#### TASK INPUTS ####
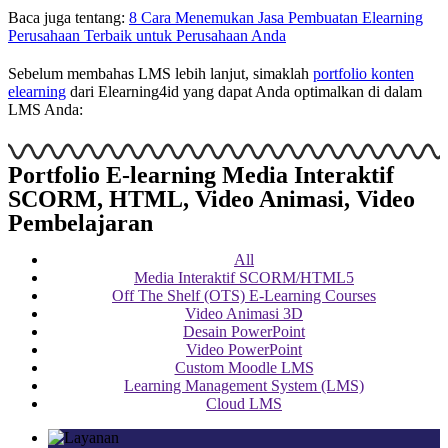
Baca juga tentang:
8 Cara Menemukan Jasa Pembuatan Elearning
Perusahaan Terbaik untuk Perusahaan Anda
Sebelum membahas LMS lebih lanjut, simaklah
portfolio konten
elearning
dari Elearning4id yang dapat Anda optimalkan di dalam
LMS Anda:
Portfolio E-learning Media Interaktif
SCORM, HTML, Video Animasi, Video
Pembelajaran
All
Media Interaktif SCORM/HTML5
Off The Shelf (OTS) E-Learning Courses
Video Animasi 3D
Desain PowerPoint
Video PowerPoint
Custom Moodle LMS
Learning Management System (LMS)
Cloud LMS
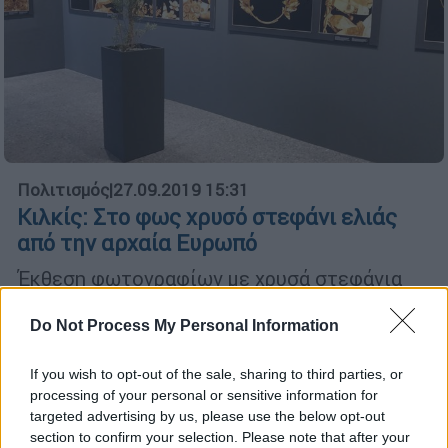
Πολιτισμός
|
27.09.2019 15:31
Κιλκίς: Στο φως χρυσό στεφάνι ελιάς
από την αρχαία Ευρωπό
Έκθεση φωτογραφίων με χρυσά στεφάνια
της μακεδονικής γης, στο Αρχαιολογικό
Μουσείο Κιλκίς. Ανάμεσά τους για πρώτη
Do Not Process My Personal Information
φορά και το ολόχρυσο στεφάνι από την
αρχαία Ευρωπό
If you wish to opt-out of the sale, sharing to third parties, or
processing of your personal or sensitive information for
targeted advertising by us, please use the below opt-out
section to confirm your selection. Please note that after your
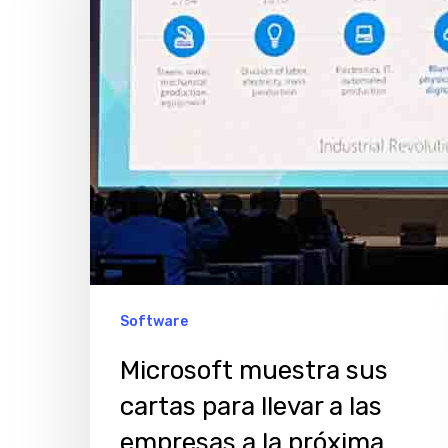
cartas
para
llevar
a
las
empresas
a
la
próxima
revolución
Software
industrial
Microsoft muestra sus
cartas para llevar a las
empresas a la próxima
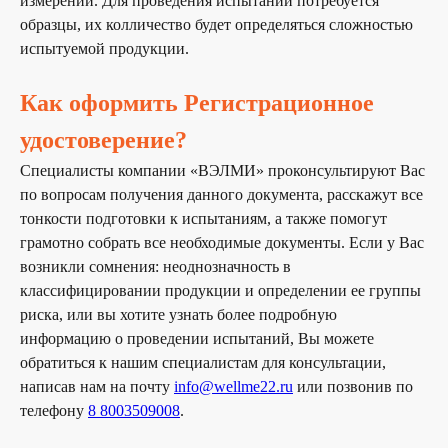
измерении. Для проведения испытаний потребуется
образцы, их колличество будет определяться сложностью
испытуемой продукции.
Главная
О компании
Услуги
Контакты
Как оформить Регистрационное
© ООО «ВЭЛМИ», 2025
Политика конфиденциальности
удостоверение?
Согласие на обработку персональных данных
Специалисты компании «ВЭЛМИ» проконсультируют Вас
Форма отзыва согласия
Использование файлов cookie и сервиса веб-аналитики
по вопросам получения данного документа, расскажут все
тонкости подготовки к испытаниям, а также помогут
грамотно собрать все необходимые документы. Если у Вас
возникли сомнения: неоднозначность в
классифицировании продукции и определении ее группы
риска, или вы хотите узнать более подробную
информацию о проведении испытаний, Вы можете
обратиться к нашим специалистам для консультации,
написав нам на почту
info@wellme22.ru
или позвонив по
телефону
8 8003509008
.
####
What you should produce is an exact copy of the records, with the pictures left out.

Baca juga tentang:
8 Cara Menemukan Jasa Pembuatan Elearning
Perusahaan Terbaik untuk Perusahaan Anda
Sebelum membahas LMS lebih lanjut, simaklah
portfolio konten
elearning
dari Elearning4id yang dapat Anda optimalkan di dalam
LMS Anda:
Portfolio E-learning Media Interaktif
SCORM, HTML, Video Animasi, Video
Pembelajaran
All
Media Interaktif SCORM/HTML5
Off The Shelf (OTS) E-Learning Courses
Video Animasi 3D
Desain PowerPoint
Video PowerPoint
Custom Moodle LMS
Learning Management System (LMS)
Cloud LMS
Πολιτισμός
|
27.09.2019 15:31
Κιλκίς: Στο φως χρυσό στεφάνι ελιάς
από την αρχαία Ευρωπό
Έκθεση φωτογραφίων με χρυσά στεφάνια
της μακεδονικής γης, στο Αρχαιολογικό
Μουσείο Κιλκίς. Ανάμεσά τους για πρώτη
Do Not Process My Personal Information
φορά και το ολόχρυσο στεφάνι από την
αρχαία Ευρωπό
If you wish to opt-out of the sale, sharing to third parties, or
processing of your personal or sensitive information for
targeted advertising by us, please use the below opt-out
section to confirm your selection. Please note that after your
cartas
para
llevar
a
las
empresas
a
la
próxima
revolución
Software
industrial
Microsoft muestra sus
cartas para llevar a las
empresas a la próxima
измерении. Для проведения испытаний потребуется
образцы, их колличество будет определяться сложностью
испытуемой продукции.
Главная
О компании
Услуги
Контакты
Как оформить Регистрационное
© ООО «ВЭЛМИ», 2025
Политика конфиденциальности
удостоверение?
Согласие на обработку персональных данных
Специалисты компании «ВЭЛМИ» проконсультируют Вас
Форма отзыва согласия
Использование файлов cookie и сервиса веб-аналитики
по вопросам получения данного документа, расскажут все
тонкости подготовки к испытаниям, а также помогут
грамотно собрать все необходимые документы. Если у Вас
возникли сомнения: неоднозначность в
классифицировании продукции и определении ее группы
риска, или вы хотите узнать более подробную
информацию о проведении испытаний, Вы можете
обратиться к нашим специалистам для консультации,
написав нам на почту
info@wellme22.ru
или позвонив по
телефону
8 8003509008
.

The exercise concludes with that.